UniEVANGÉLICA - Universidade Evangélica de Goiás — Prova 2015
Um plantonista está em um local devidamente equipado para atender emergências, onde vários adolescentes realizam uma prova. De repente, um adolescente cai no chão, inconsciente, sem respiração e sem pulso central palpável. Rapidamente o plantonista chega ao local. O monitor instalado demonstra ritmo de fibrilação ventricular. A conduta adequada nesse caso é:
FV em adolescente → Desfibrilação 2 J/kg imediata, seguida de RCP com compressões.
Em casos de parada cardiorrespiratória por fibrilação ventricular em adolescentes, a desfibrilação precoce é a intervenção mais crítica para reverter o ritmo. A dose inicial recomendada é de 2 J/kg, seguida imediatamente por compressões torácicas e ventilações, conforme as diretrizes de PALS.
A fibrilação ventricular (FV) é uma das causas de parada cardiorrespiratória (PCR) em adolescentes, embora menos comum que a assistolia ou atividade elétrica sem pulso. É crucial reconhecer a FV como um ritmo chocável, o que implica a necessidade de desfibrilação imediata para restaurar a atividade elétrica organizada do coração. A rápida identificação e intervenção são determinantes para o prognóstico. A fisiopatologia da FV envolve uma atividade elétrica cardíaca caótica e desorganizada, impedindo a contração ventricular eficaz e, consequentemente, o bombeamento de sangue. O diagnóstico é feito pela análise do ritmo no monitor cardíaco. Em um cenário de PCR, a suspeita de FV deve levar à rápida conexão do paciente a um desfibrilador. O tratamento da FV em pediatria segue as diretrizes de Suporte Avançado de Vida em Pediatria (PALS). A conduta primordial é a desfibrilação com 2 J/kg, seguida imediatamente por ciclos de compressões torácicas e ventilações (RCP). A cada 2 minutos de RCP, o ritmo deve ser reavaliado. Drogas como epinefrina e amiodarona podem ser consideradas após os choques iniciais, mas a desfibrilação é a intervenção mais eficaz.

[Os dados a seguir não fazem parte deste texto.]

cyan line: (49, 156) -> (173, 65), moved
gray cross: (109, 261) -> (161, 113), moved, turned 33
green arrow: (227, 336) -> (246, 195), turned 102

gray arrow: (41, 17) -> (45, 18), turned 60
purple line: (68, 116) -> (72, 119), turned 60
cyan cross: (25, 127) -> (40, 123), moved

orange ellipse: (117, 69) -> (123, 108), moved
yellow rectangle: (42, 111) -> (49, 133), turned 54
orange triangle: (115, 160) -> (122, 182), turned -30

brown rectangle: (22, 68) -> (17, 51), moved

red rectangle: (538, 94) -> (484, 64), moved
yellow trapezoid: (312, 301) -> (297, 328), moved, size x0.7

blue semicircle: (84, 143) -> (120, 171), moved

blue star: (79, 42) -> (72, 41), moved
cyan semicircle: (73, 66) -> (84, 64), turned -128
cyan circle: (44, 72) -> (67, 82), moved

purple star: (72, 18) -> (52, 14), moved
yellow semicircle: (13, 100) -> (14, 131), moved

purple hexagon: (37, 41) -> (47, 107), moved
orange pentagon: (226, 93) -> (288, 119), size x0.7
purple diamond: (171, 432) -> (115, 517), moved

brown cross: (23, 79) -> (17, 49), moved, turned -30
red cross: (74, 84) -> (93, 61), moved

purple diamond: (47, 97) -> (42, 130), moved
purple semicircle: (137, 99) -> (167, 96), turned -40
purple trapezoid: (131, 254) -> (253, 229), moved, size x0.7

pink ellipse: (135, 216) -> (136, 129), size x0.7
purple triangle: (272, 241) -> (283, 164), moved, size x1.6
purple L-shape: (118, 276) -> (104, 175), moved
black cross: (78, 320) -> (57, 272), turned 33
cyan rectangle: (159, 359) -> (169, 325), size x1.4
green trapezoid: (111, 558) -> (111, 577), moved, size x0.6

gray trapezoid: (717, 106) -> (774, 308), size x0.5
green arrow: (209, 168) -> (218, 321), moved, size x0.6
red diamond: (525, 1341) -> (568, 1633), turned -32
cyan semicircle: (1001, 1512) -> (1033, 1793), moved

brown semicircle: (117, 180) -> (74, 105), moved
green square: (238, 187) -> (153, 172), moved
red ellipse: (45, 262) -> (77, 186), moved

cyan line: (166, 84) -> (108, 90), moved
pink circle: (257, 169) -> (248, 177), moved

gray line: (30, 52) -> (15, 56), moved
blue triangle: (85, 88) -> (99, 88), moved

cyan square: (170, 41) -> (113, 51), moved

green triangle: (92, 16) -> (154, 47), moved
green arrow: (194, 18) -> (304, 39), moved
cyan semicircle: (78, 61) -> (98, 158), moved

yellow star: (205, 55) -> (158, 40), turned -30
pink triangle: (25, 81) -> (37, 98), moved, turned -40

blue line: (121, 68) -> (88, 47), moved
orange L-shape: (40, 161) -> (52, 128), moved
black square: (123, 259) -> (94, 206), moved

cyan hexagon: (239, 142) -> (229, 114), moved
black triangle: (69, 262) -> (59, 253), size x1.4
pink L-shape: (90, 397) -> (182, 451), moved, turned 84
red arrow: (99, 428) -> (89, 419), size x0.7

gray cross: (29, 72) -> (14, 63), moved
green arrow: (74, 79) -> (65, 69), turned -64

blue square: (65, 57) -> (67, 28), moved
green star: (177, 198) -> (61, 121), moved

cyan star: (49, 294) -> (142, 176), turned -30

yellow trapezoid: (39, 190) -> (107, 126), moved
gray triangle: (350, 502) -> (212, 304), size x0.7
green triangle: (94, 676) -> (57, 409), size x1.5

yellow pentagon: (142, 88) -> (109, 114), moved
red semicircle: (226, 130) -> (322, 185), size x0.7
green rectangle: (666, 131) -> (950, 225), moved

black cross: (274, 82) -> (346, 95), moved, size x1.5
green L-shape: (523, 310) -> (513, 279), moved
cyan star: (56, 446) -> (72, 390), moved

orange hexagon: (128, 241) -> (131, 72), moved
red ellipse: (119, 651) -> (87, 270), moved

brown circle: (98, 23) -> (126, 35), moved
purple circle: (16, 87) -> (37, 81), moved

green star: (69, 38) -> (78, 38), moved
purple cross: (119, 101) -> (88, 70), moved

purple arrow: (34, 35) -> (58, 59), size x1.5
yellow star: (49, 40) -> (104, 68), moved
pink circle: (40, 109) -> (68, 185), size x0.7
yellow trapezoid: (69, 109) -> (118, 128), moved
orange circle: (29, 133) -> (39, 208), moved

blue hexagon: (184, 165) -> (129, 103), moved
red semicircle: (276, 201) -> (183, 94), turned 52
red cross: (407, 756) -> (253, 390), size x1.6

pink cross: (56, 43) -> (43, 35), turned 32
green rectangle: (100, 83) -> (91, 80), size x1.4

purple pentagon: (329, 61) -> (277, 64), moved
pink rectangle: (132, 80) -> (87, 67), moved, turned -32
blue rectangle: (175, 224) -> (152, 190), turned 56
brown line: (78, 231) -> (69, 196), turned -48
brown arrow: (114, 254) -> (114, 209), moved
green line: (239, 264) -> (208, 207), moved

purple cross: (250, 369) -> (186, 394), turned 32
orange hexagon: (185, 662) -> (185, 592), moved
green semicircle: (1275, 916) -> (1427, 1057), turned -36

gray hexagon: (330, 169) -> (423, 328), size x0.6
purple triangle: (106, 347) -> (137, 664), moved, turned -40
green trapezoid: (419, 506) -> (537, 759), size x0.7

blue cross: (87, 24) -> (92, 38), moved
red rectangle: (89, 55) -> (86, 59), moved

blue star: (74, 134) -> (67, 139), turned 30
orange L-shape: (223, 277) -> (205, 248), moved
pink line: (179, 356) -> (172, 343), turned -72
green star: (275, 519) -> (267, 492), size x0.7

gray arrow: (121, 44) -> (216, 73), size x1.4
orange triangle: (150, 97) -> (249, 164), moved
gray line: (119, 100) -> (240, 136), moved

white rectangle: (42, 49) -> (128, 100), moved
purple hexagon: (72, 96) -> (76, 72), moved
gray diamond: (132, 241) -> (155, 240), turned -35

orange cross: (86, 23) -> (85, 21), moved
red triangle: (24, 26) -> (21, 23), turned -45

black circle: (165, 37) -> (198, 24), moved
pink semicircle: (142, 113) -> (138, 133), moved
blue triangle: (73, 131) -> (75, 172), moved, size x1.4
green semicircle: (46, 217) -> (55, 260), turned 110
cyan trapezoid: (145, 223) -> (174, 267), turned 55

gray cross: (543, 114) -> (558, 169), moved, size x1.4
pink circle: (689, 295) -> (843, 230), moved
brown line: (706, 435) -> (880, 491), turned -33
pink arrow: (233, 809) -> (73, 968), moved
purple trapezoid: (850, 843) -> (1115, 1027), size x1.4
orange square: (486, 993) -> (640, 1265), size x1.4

Os sinais incluem inconsciência súbita, ausência de respiração e pulso central palpável. A confirmação é feita pelo monitor cardíaco que mostra um ritmo caótico e irregular, sem ondas P ou QRS definidos.
A dose inicial recomendada para desfibrilação em pediatria é de 2 J/kg. Se o primeiro choque não for bem-sucedido, as doses subsequentes podem ser escalonadas, geralmente para 4 J/kg.
A fibrilação ventricular é um ritmo de parada cardíaca chocável, e a desfibrilação é a única intervenção capaz de reverter esse ritmo para um ritmo perfusão. O atraso na desfibrilação reduz significativamente as chances de sucesso e sobrevida.